## Transcribed page contents
>>>
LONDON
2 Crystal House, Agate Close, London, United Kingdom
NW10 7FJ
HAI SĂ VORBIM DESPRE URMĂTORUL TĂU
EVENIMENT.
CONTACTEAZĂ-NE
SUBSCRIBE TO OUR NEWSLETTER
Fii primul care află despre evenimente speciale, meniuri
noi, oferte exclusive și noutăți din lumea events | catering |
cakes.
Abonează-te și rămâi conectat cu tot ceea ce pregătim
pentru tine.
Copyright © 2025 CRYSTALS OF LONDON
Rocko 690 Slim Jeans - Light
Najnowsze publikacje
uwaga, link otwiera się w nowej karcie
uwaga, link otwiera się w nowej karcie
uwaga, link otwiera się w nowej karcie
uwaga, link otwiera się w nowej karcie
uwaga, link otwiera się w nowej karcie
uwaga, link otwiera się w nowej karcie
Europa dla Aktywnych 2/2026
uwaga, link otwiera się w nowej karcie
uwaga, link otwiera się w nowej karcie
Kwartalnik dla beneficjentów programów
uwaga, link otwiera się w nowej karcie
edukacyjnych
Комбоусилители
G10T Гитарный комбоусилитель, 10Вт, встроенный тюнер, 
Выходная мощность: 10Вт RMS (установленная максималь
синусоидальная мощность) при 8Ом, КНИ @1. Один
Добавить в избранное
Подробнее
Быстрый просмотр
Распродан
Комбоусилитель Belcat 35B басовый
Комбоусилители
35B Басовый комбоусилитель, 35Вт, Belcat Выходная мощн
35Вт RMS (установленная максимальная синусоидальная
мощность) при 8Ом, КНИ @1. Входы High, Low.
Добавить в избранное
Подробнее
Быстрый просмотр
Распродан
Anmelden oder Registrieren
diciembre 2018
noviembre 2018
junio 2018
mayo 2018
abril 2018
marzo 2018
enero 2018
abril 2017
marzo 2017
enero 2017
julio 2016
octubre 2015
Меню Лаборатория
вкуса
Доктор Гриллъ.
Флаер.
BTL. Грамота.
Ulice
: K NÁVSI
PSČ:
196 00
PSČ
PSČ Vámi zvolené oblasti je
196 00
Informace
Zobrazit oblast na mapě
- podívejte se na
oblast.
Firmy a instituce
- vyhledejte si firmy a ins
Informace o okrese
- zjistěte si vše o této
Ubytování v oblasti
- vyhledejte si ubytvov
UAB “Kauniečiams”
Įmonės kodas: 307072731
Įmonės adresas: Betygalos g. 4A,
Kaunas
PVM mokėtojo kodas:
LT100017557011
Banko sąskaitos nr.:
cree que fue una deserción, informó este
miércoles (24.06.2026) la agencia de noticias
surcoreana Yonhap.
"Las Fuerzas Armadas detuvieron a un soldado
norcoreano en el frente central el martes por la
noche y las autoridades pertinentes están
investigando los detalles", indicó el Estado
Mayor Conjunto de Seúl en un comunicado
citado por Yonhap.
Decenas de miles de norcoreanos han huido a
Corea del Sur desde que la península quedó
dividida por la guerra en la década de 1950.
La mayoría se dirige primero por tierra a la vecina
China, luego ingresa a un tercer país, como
<<<
## Activity
Output all preceding records character for character.

## Solution to this problem
LONDON
2 Crystal House, Agate Close, London, United Kingdom
NW10 7FJ
HAI SĂ VORBIM DESPRE URMĂTORUL TĂU
EVENIMENT.
CONTACTEAZĂ-NE
SUBSCRIBE TO OUR NEWSLETTER
Fii primul care află despre evenimente speciale, meniuri
noi, oferte exclusive și noutăți din lumea events | catering |
cakes.
Abonează-te și rămâi conectat cu tot ceea ce pregătim
pentru tine.
Copyright © 2025 CRYSTALS OF LONDON
Rocko 690 Slim Jeans - Light
Najnowsze publikacje
uwaga, link otwiera się w nowej karcie
uwaga, link otwiera się w nowej karcie
uwaga, link otwiera się w nowej karcie
uwaga, link otwiera się w nowej karcie
uwaga, link otwiera się w nowej karcie
uwaga, link otwiera się w nowej karcie
Europa dla Aktywnych 2/2026
uwaga, link otwiera się w nowej karcie
uwaga, link otwiera się w nowej karcie
Kwartalnik dla beneficjentów programów
uwaga, link otwiera się w nowej karcie
edukacyjnych
Комбоусилители
G10T Гитарный комбоусилитель, 10Вт, встроенный тюнер, 
Выходная мощность: 10Вт RMS (установленная максималь
синусоидальная мощность) при 8Ом, КНИ @1. Один
Добавить в избранное
Подробнее
Быстрый просмотр
Распродан
Комбоусилитель Belcat 35B басовый
Комбоусилители
35B Басовый комбоусилитель, 35Вт, Belcat Выходная мощн
35Вт RMS (установленная максимальная синусоидальная
мощность) при 8Ом, КНИ @1. Входы High, Low.
Добавить в избранное
Подробнее
Быстрый просмотр
Распродан
Anmelden oder Registrieren
diciembre 2018
noviembre 2018
junio 2018
mayo 2018
abril 2018
marzo 2018
enero 2018
abril 2017
marzo 2017
enero 2017
julio 2016
octubre 2015
Меню Лаборатория
вкуса
Доктор Гриллъ.
Флаер.
BTL. Грамота.
Ulice
: K NÁVSI
PSČ:
196 00
PSČ
PSČ Vámi zvolené oblasti je
196 00
Informace
Zobrazit oblast na mapě
- podívejte se na
oblast.
Firmy a instituce
- vyhledejte si firmy a ins
Informace o okrese
- zjistěte si vše o této
Ubytování v oblasti
- vyhledejte si ubytvov
UAB “Kauniečiams”
Įmonės kodas: 307072731
Įmonės adresas: Betygalos g. 4A,
Kaunas
PVM mokėtojo kodas:
LT100017557011
Banko sąskaitos nr.:
cree que fue una deserción, informó este
miércoles (24.06.2026) la agencia de noticias
surcoreana Yonhap.
"Las Fuerzas Armadas detuvieron a un soldado
norcoreano en el frente central el martes por la
noche y las autoridades pertinentes están
investigando los detalles", indicó el Estado
Mayor Conjunto de Seúl en un comunicado
citado por Yonhap.
Decenas de miles de norcoreanos han huido a
Corea del Sur desde que la península quedó
dividida por la guerra en la década de 1950.
La mayoría se dirige primero por tierra a la vecina
China, luego ingresa a un tercer país, como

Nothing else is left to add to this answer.